The digital wizard (real name Charlie Yin) seems to make a point of being open and accessible to his fans, using social media platforms to bridge the gap between him and his admirers. He regularly broadcasts his humor and wit on Twitter and Facebook, and he’s seriously funny. It seems as though being open and personal comes naturally to the 24 year old and translates fluently into his music. His newest EP No Reason, released on Nov. 18 is no exception. With minimal lyrics and bass lines, the songs allow listeners to fill in the blanks and infuse their own meaning into each track. This effect is clearly intended; the producer even stated “I like the idea that different songs will be interpreted differently by different people.”
At barely fifteen minutes long, the entire album plays out like an ongoing stream of consciousness. It opens with the song “Hello,” which is heavy with repetition and sets the record up with an almost jazzy energy. Because Japan is Giraffage’s self-proclaimed favorite place in the world, it’s no surprise that this whole album seems to play on Japanese video game vibes. This is ever-prominent in the pop-y, dance-worthy “Tell Me,” with light percussion and elongated vocals, is the standout track on the album. In a recent interview, Yin was asked which track gets the best reaction live. “I love playing ‘Tell Me’ live because people always go nuts over the weird minimal drop that comes out of nowhere,” he said.
The album’s third track “Chocolate,” is named after Yin’s dog, and is distantly reminiscent of the cheerful upbeat tunes heard in Nintendo games (imagine Yoshi mindlessly catching eggs through a field, with no Shy Guys or villains present) but more structural and beautiful.

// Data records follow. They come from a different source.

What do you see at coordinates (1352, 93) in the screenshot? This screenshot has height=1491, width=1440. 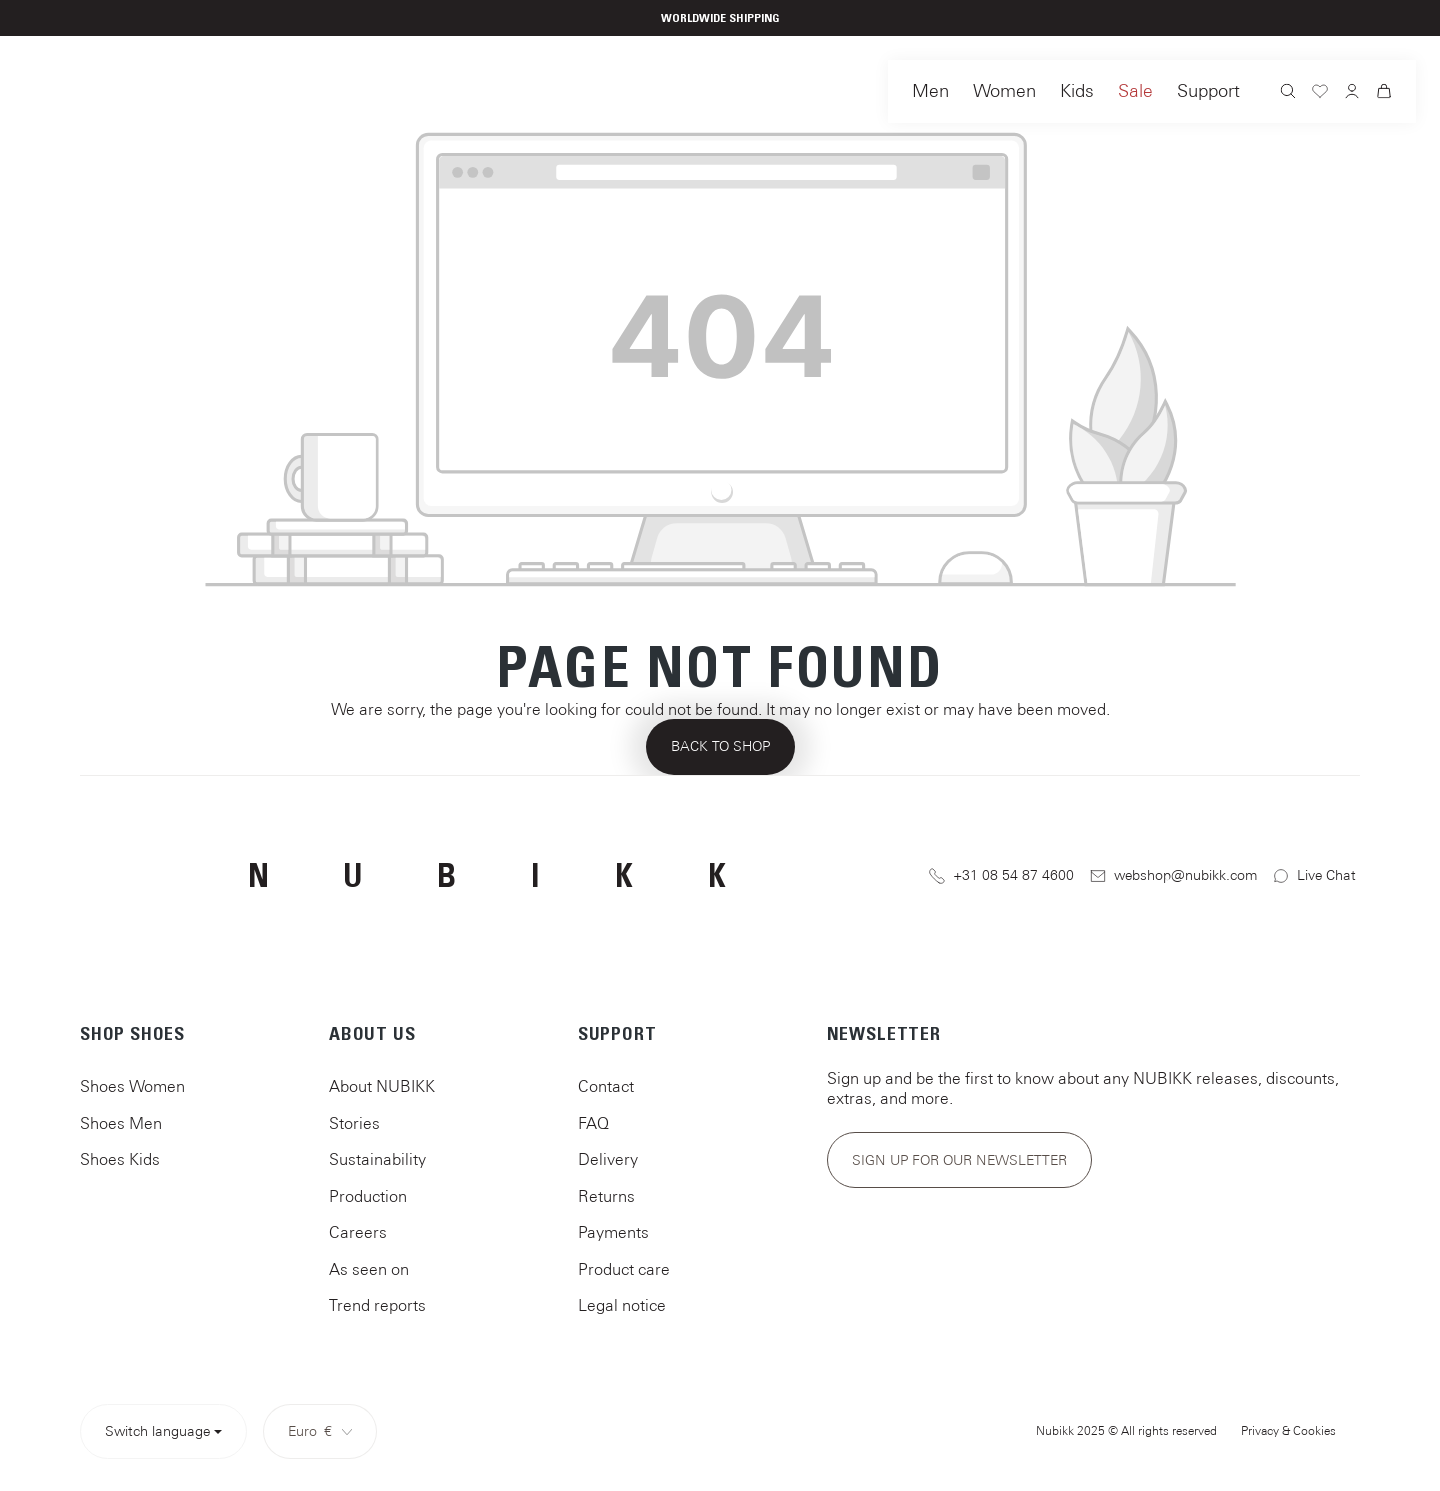 I see `[Your account]` at bounding box center [1352, 93].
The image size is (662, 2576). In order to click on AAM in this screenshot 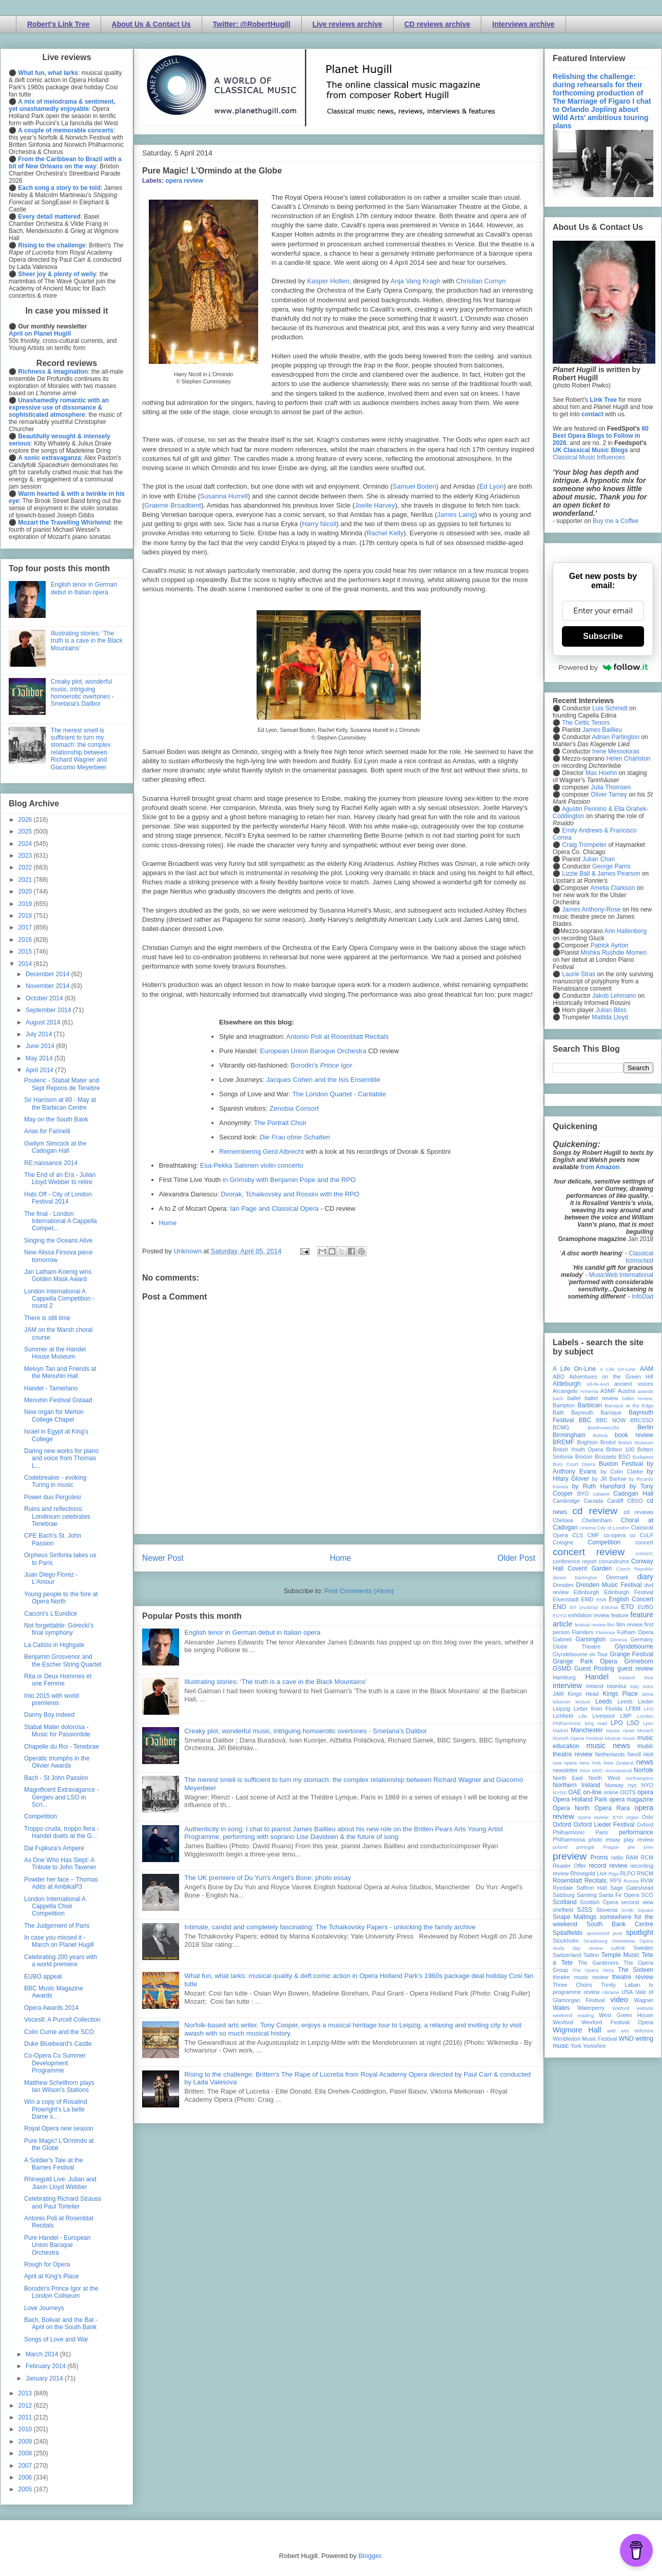 , I will do `click(646, 1368)`.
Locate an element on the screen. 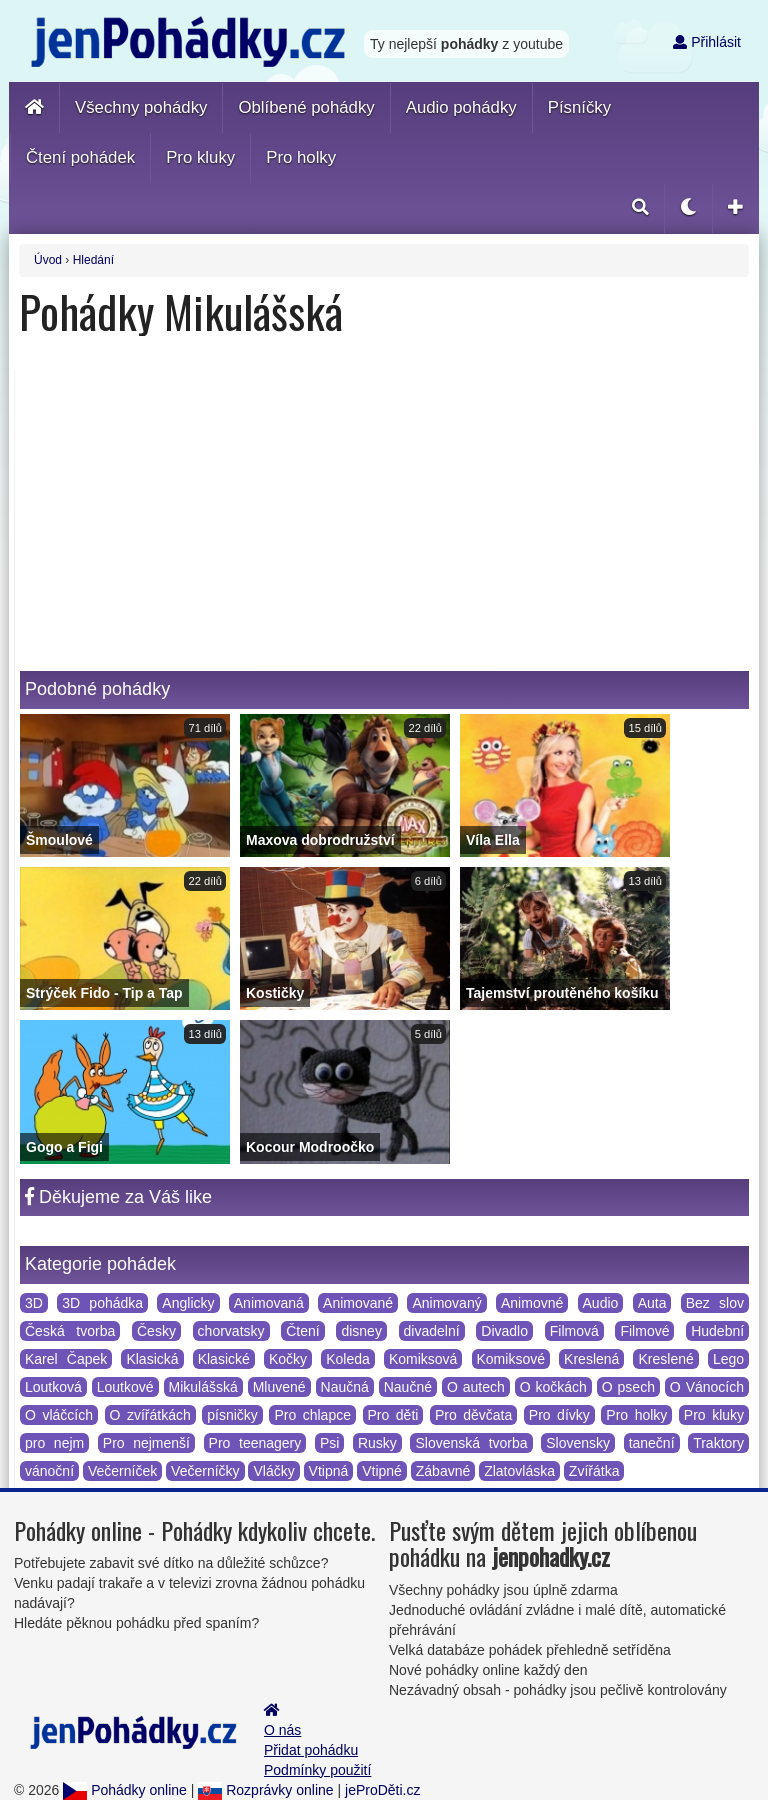 The width and height of the screenshot is (768, 1800). O Vánocích is located at coordinates (707, 1387).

This serves almost like a happy, carefree interlude into the similar if not somehow darker and more foreboding “Anxiety.”
“Be With You,” the closing song on the record, and the one that evokes the artist’s signature feeling of cutesy romance, almost seems like throwback to his earlier hit of last year, “Feels,” but it is made to fit this album’s livelier tone. Although No Reason stands as Giraffage’s third released album, it holds more intimate weight as his “first endeavor in writing music completely sample-free.”